After the murder trial in which he was accused of being one of five murderers, the defendant in the case against him claimed that Eddie Munster, a child actor, denied that he was involved with a Wisconsin murder in 2006.
Cindy Schulz Juedes,67, accused Butch Patrick Lilley (68) of being one among five people who allegedly shot her husband Ken Juedes,58, in their home.
Lilley, who met the couple in 2006 at the Monster Hall Raceway, denied that he was involved. He also said that he did not know he was a suspect until six year after the incident, WSAW reported.
“I was booking an event and someone asked me if I had seen the National Inquirer today. I replied, “No”, and then I noticed that I was on the cover of the National Inquirer today. That headline said “Munster Murder Bombshell At Monster Hall”. And that’s how Lilley revealed that I had learned about my… supposedly involvement in it.”
Despite the allegations, the Marathon County jurors found Schulz-Juedes guilty on Wednesday of killing her husband in August 2006 as prosecutors argued she did so in order to cash in on his $1 million life insurance policy.
Schulz-Juedes claimed Lilley, four other men, and Juedes were responsible for the murder of Juedes in revenge for a 2006 lawsuit. This lawsuit cost Lilley tens to thousands of dollars in investments into a brewery business.

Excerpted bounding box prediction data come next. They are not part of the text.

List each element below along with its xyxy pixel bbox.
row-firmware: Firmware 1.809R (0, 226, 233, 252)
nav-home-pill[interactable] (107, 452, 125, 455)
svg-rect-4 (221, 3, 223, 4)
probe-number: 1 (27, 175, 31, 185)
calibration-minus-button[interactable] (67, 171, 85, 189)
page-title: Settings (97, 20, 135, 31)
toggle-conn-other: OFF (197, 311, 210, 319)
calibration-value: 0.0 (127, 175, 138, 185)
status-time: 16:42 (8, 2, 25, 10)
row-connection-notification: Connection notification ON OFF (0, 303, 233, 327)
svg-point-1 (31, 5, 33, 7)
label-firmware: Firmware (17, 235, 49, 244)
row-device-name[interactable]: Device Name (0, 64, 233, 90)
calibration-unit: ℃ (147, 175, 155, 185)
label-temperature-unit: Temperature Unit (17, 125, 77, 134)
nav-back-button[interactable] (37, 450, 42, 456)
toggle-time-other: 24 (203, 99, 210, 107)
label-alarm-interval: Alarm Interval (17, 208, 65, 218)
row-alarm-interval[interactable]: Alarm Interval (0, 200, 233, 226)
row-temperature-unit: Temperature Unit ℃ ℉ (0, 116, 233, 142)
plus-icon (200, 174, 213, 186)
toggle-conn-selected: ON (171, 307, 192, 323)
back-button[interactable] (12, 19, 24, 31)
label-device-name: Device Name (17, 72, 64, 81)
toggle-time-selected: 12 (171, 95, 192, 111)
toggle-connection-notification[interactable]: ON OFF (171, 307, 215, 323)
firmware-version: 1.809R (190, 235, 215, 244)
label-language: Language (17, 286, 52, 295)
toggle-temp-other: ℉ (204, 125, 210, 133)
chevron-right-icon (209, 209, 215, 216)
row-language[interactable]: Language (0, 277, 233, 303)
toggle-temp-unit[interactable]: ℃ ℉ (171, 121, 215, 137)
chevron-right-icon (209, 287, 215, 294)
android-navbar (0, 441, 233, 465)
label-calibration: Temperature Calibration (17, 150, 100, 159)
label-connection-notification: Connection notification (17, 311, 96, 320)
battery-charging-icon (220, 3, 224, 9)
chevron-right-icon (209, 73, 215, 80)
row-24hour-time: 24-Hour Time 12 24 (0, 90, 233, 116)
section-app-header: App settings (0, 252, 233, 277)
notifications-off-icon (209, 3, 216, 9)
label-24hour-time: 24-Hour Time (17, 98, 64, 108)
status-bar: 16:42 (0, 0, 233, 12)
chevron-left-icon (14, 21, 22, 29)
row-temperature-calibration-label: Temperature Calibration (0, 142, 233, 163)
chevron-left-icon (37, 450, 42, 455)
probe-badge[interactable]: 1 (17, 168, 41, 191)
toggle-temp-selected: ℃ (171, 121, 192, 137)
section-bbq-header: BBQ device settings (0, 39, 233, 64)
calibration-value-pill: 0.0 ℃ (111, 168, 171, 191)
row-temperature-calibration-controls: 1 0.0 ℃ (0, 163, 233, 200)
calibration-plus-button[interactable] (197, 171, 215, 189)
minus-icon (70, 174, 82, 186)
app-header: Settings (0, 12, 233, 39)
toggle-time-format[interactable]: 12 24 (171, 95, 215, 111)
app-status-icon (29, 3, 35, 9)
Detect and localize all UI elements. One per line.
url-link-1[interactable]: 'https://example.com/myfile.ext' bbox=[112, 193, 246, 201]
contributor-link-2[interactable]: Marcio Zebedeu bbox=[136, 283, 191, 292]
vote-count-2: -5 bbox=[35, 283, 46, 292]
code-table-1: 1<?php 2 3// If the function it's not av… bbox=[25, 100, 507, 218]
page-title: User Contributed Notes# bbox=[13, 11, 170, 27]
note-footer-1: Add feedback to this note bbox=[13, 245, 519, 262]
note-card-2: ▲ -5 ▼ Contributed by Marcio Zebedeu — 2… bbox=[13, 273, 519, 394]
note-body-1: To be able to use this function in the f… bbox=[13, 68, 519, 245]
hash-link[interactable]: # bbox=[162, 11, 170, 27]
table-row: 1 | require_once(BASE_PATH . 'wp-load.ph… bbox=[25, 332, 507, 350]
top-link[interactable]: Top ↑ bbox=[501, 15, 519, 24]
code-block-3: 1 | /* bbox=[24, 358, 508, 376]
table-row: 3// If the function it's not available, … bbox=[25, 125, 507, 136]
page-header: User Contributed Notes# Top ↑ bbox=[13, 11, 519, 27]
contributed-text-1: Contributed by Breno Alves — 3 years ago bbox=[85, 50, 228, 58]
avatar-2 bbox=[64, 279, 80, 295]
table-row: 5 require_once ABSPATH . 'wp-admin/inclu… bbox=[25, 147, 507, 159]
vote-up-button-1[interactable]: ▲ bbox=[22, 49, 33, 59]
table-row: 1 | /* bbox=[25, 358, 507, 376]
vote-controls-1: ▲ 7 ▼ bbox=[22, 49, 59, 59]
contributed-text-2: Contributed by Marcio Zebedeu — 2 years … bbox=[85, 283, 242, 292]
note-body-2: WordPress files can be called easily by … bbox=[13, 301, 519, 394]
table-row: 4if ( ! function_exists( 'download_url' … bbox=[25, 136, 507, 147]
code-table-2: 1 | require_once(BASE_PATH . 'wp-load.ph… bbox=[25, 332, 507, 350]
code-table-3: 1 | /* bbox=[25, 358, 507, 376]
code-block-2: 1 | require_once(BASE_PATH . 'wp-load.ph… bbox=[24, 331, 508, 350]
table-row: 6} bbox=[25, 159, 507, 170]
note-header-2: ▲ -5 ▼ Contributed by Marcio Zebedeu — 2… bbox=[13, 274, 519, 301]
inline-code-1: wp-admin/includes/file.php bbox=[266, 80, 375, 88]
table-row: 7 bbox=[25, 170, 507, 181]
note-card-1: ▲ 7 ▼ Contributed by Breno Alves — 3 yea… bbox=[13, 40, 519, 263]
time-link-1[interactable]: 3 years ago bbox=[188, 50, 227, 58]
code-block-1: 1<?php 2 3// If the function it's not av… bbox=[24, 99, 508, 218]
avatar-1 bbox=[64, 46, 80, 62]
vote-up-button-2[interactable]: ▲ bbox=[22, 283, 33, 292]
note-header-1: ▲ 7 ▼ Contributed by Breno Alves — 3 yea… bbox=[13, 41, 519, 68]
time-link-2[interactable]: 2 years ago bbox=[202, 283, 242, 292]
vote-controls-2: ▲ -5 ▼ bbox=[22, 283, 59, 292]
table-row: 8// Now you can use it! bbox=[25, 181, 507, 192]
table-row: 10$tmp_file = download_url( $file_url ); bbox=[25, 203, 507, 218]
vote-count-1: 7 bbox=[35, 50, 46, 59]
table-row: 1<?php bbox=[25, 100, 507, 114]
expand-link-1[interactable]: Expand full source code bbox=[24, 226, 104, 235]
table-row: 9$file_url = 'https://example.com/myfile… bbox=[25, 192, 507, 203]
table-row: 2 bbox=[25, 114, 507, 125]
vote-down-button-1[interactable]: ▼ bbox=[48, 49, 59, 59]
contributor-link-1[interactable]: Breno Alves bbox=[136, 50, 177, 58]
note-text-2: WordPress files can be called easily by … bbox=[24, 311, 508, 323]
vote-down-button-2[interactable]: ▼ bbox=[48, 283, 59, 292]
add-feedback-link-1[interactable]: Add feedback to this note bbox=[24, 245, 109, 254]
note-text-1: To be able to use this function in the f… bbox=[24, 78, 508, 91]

Butch Patrick Lilley, a former child actor denied that he and four others killed Ken Juedes in his Wisconsin home in 2006.

Lilley is most well-known for his role as Eddie Munster, a child werewolf in the 1960s monster comedy The Munsters. He is pictured with Fred Gwynne, Yvonne Decarlo, and Fred Gwynne

Cindy Schulz-Juedes was pictured in 2020. She was charged with the murder of her husband. Prosecutors claim that she murdered her husband to cash in on his $1,000,000 life insurance policy.

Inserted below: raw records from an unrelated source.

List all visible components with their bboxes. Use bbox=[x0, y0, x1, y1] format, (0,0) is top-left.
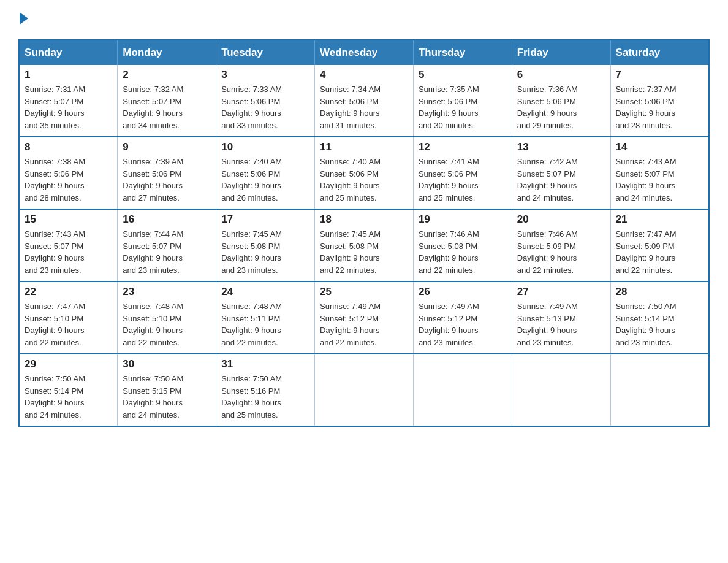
day-info: Sunrise: 7:49 AM Sunset: 5:12 PM Dayligh… bbox=[419, 301, 507, 348]
weekday-header-sunday: Sunday bbox=[19, 40, 118, 65]
day-number: 29 bbox=[25, 358, 112, 370]
calendar-cell: 20 Sunrise: 7:46 AM Sunset: 5:09 PM Dayl… bbox=[512, 209, 610, 282]
day-number: 22 bbox=[25, 286, 112, 298]
logo bbox=[18, 12, 28, 27]
day-number: 7 bbox=[616, 69, 703, 81]
calendar-cell bbox=[315, 354, 414, 426]
weekday-header-row: SundayMondayTuesdayWednesdayThursdayFrid… bbox=[19, 40, 709, 65]
calendar-cell: 12 Sunrise: 7:41 AM Sunset: 5:06 PM Dayl… bbox=[413, 137, 512, 209]
day-info: Sunrise: 7:38 AM Sunset: 5:06 PM Dayligh… bbox=[25, 156, 112, 204]
calendar-cell: 5 Sunrise: 7:35 AM Sunset: 5:06 PM Dayli… bbox=[413, 65, 512, 137]
calendar-cell: 21 Sunrise: 7:47 AM Sunset: 5:09 PM Dayl… bbox=[610, 209, 709, 282]
calendar-cell: 3 Sunrise: 7:33 AM Sunset: 5:06 PM Dayli… bbox=[216, 65, 315, 137]
page-header bbox=[18, 12, 710, 27]
calendar-cell: 11 Sunrise: 7:40 AM Sunset: 5:06 PM Dayl… bbox=[315, 137, 414, 209]
calendar-table: SundayMondayTuesdayWednesdayThursdayFrid… bbox=[18, 39, 710, 427]
calendar-cell: 26 Sunrise: 7:49 AM Sunset: 5:12 PM Dayl… bbox=[413, 282, 512, 354]
day-number: 1 bbox=[25, 69, 112, 81]
day-number: 12 bbox=[419, 141, 507, 153]
calendar-cell: 23 Sunrise: 7:48 AM Sunset: 5:10 PM Dayl… bbox=[118, 282, 216, 354]
day-number: 19 bbox=[419, 213, 507, 226]
day-number: 25 bbox=[320, 286, 408, 298]
day-number: 17 bbox=[221, 213, 309, 226]
calendar-cell: 9 Sunrise: 7:39 AM Sunset: 5:06 PM Dayli… bbox=[118, 137, 216, 209]
calendar-cell: 16 Sunrise: 7:44 AM Sunset: 5:07 PM Dayl… bbox=[118, 209, 216, 282]
calendar-cell: 4 Sunrise: 7:34 AM Sunset: 5:06 PM Dayli… bbox=[315, 65, 414, 137]
calendar-cell: 19 Sunrise: 7:46 AM Sunset: 5:08 PM Dayl… bbox=[413, 209, 512, 282]
day-info: Sunrise: 7:40 AM Sunset: 5:06 PM Dayligh… bbox=[320, 156, 408, 204]
day-number: 14 bbox=[616, 141, 703, 153]
logo-triangle-icon bbox=[20, 12, 28, 25]
weekday-header-monday: Monday bbox=[118, 40, 216, 65]
calendar-cell: 8 Sunrise: 7:38 AM Sunset: 5:06 PM Dayli… bbox=[19, 137, 118, 209]
day-number: 28 bbox=[616, 286, 703, 298]
day-number: 4 bbox=[320, 69, 408, 81]
day-number: 26 bbox=[419, 286, 507, 298]
day-info: Sunrise: 7:37 AM Sunset: 5:06 PM Dayligh… bbox=[616, 83, 703, 131]
day-info: Sunrise: 7:47 AM Sunset: 5:09 PM Dayligh… bbox=[616, 228, 703, 276]
day-number: 15 bbox=[25, 213, 112, 226]
day-info: Sunrise: 7:50 AM Sunset: 5:15 PM Dayligh… bbox=[123, 373, 211, 421]
day-number: 21 bbox=[616, 213, 703, 226]
calendar-cell: 25 Sunrise: 7:49 AM Sunset: 5:12 PM Dayl… bbox=[315, 282, 414, 354]
day-number: 27 bbox=[517, 286, 605, 298]
day-info: Sunrise: 7:46 AM Sunset: 5:08 PM Dayligh… bbox=[419, 228, 507, 276]
calendar-cell: 7 Sunrise: 7:37 AM Sunset: 5:06 PM Dayli… bbox=[610, 65, 709, 137]
calendar-cell: 24 Sunrise: 7:48 AM Sunset: 5:11 PM Dayl… bbox=[216, 282, 315, 354]
day-info: Sunrise: 7:44 AM Sunset: 5:07 PM Dayligh… bbox=[123, 228, 211, 276]
day-number: 13 bbox=[517, 141, 605, 153]
calendar-week-row: 1 Sunrise: 7:31 AM Sunset: 5:07 PM Dayli… bbox=[19, 65, 709, 137]
day-number: 20 bbox=[517, 213, 605, 226]
day-number: 23 bbox=[123, 286, 211, 298]
calendar-cell bbox=[610, 354, 709, 426]
calendar-week-row: 22 Sunrise: 7:47 AM Sunset: 5:10 PM Dayl… bbox=[19, 282, 709, 354]
calendar-week-row: 8 Sunrise: 7:38 AM Sunset: 5:06 PM Dayli… bbox=[19, 137, 709, 209]
day-number: 24 bbox=[221, 286, 309, 298]
day-number: 11 bbox=[320, 141, 408, 153]
day-info: Sunrise: 7:31 AM Sunset: 5:07 PM Dayligh… bbox=[25, 83, 112, 131]
calendar-cell: 27 Sunrise: 7:49 AM Sunset: 5:13 PM Dayl… bbox=[512, 282, 610, 354]
day-number: 5 bbox=[419, 69, 507, 81]
day-info: Sunrise: 7:32 AM Sunset: 5:07 PM Dayligh… bbox=[123, 83, 211, 131]
calendar-cell: 15 Sunrise: 7:43 AM Sunset: 5:07 PM Dayl… bbox=[19, 209, 118, 282]
weekday-header-thursday: Thursday bbox=[413, 40, 512, 65]
day-info: Sunrise: 7:45 AM Sunset: 5:08 PM Dayligh… bbox=[221, 228, 309, 276]
day-info: Sunrise: 7:45 AM Sunset: 5:08 PM Dayligh… bbox=[320, 228, 408, 276]
day-info: Sunrise: 7:41 AM Sunset: 5:06 PM Dayligh… bbox=[419, 156, 507, 204]
day-info: Sunrise: 7:49 AM Sunset: 5:13 PM Dayligh… bbox=[517, 301, 605, 348]
day-number: 18 bbox=[320, 213, 408, 226]
day-info: Sunrise: 7:50 AM Sunset: 5:14 PM Dayligh… bbox=[616, 301, 703, 348]
calendar-cell: 2 Sunrise: 7:32 AM Sunset: 5:07 PM Dayli… bbox=[118, 65, 216, 137]
day-info: Sunrise: 7:47 AM Sunset: 5:10 PM Dayligh… bbox=[25, 301, 112, 348]
day-info: Sunrise: 7:35 AM Sunset: 5:06 PM Dayligh… bbox=[419, 83, 507, 131]
day-number: 9 bbox=[123, 141, 211, 153]
day-info: Sunrise: 7:50 AM Sunset: 5:16 PM Dayligh… bbox=[221, 373, 309, 421]
day-number: 30 bbox=[123, 358, 211, 370]
calendar-cell: 10 Sunrise: 7:40 AM Sunset: 5:06 PM Dayl… bbox=[216, 137, 315, 209]
day-info: Sunrise: 7:39 AM Sunset: 5:06 PM Dayligh… bbox=[123, 156, 211, 204]
calendar-cell bbox=[413, 354, 512, 426]
weekday-header-friday: Friday bbox=[512, 40, 610, 65]
day-number: 3 bbox=[221, 69, 309, 81]
calendar-cell: 30 Sunrise: 7:50 AM Sunset: 5:15 PM Dayl… bbox=[118, 354, 216, 426]
day-info: Sunrise: 7:36 AM Sunset: 5:06 PM Dayligh… bbox=[517, 83, 605, 131]
calendar-cell bbox=[512, 354, 610, 426]
calendar-cell: 18 Sunrise: 7:45 AM Sunset: 5:08 PM Dayl… bbox=[315, 209, 414, 282]
weekday-header-tuesday: Tuesday bbox=[216, 40, 315, 65]
calendar-cell: 28 Sunrise: 7:50 AM Sunset: 5:14 PM Dayl… bbox=[610, 282, 709, 354]
calendar-cell: 22 Sunrise: 7:47 AM Sunset: 5:10 PM Dayl… bbox=[19, 282, 118, 354]
calendar-cell: 17 Sunrise: 7:45 AM Sunset: 5:08 PM Dayl… bbox=[216, 209, 315, 282]
calendar-cell: 31 Sunrise: 7:50 AM Sunset: 5:16 PM Dayl… bbox=[216, 354, 315, 426]
day-info: Sunrise: 7:46 AM Sunset: 5:09 PM Dayligh… bbox=[517, 228, 605, 276]
day-number: 2 bbox=[123, 69, 211, 81]
day-number: 8 bbox=[25, 141, 112, 153]
calendar-cell: 6 Sunrise: 7:36 AM Sunset: 5:06 PM Dayli… bbox=[512, 65, 610, 137]
calendar-cell: 29 Sunrise: 7:50 AM Sunset: 5:14 PM Dayl… bbox=[19, 354, 118, 426]
day-number: 16 bbox=[123, 213, 211, 226]
day-info: Sunrise: 7:50 AM Sunset: 5:14 PM Dayligh… bbox=[25, 373, 112, 421]
calendar-cell: 1 Sunrise: 7:31 AM Sunset: 5:07 PM Dayli… bbox=[19, 65, 118, 137]
calendar-cell: 13 Sunrise: 7:42 AM Sunset: 5:07 PM Dayl… bbox=[512, 137, 610, 209]
calendar-week-row: 29 Sunrise: 7:50 AM Sunset: 5:14 PM Dayl… bbox=[19, 354, 709, 426]
day-number: 6 bbox=[517, 69, 605, 81]
day-info: Sunrise: 7:48 AM Sunset: 5:10 PM Dayligh… bbox=[123, 301, 211, 348]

Ken Juedes was a part owner of Monster Hall Raceway. Randall Landwehr had been sued by Ken Juedes for $300,000.
Lilley said that he met Juedes while promoting an event for Monster Hall Raceway.
Lilley admitted to having drank and taken cocaine with the other men involved in the murder. However, he claimed he wasn’t impaired the night Juedes died and that he was traveling at the moment. He couldn’t say where he was.
He said that the National Inquirer article describing his alleged involvement in the scandal was later retracted. Lilley however stated that he had lost appearance contracts due to the allegations.
Crime lab witnesses could not find any evidence of Lilley and the four other suspects in the Juedes’ house, nor on the pieces paper and knife that contained DNA evidence.
Lilley and other suspects are accused of murdering Juedes in connection to a lawsuit Randall Landwehr filed against them for fraud relating to the Monster Hall Raceway. It was worth $300,000.
Landwehr lost the lawsuit, which caused Lilley and others in Landwehr to lose their investment. Lilley’s mother had previously invested $10,000 in the brewery.
Schulz-Juedes claims Landwehr and Lilley as well as three other investors murdered her husband in retribution.
In 2019, she was charged with the murder.

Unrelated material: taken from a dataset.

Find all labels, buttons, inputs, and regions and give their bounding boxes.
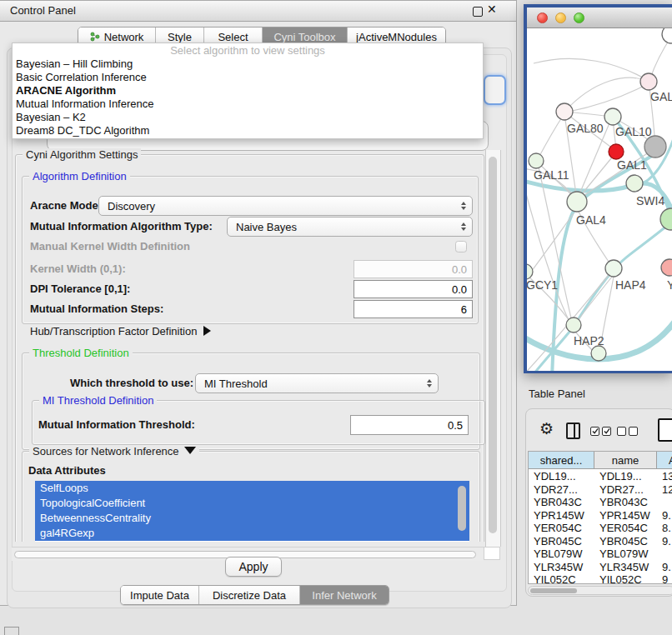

Cindy moved from their rural Wisconsin home to move into this suburban property following the murder of her husband. The house is worth approximately $250,000
Schulz-Juedes claimed that she had been staying in a camper on her husband’s property due to a sinus infection. She didn’t want him to catch it.
She claimed that she found him dead when she returned to the house the next day.
She claimed that she had tried unsuccessfully to call 911 using her house phone. Finally, the call was made to her neighbor’s home.
Schulz-Juedes later reported to Schulz that their gun was missing. It was the same type that killed her husband.
Juedes’s children from a previous union sued Schulz-Juedes following his death. They claimed she was involved in his murder, and sought to recover $280,000 she received from an insurer since his death.
The case was settled outside of court.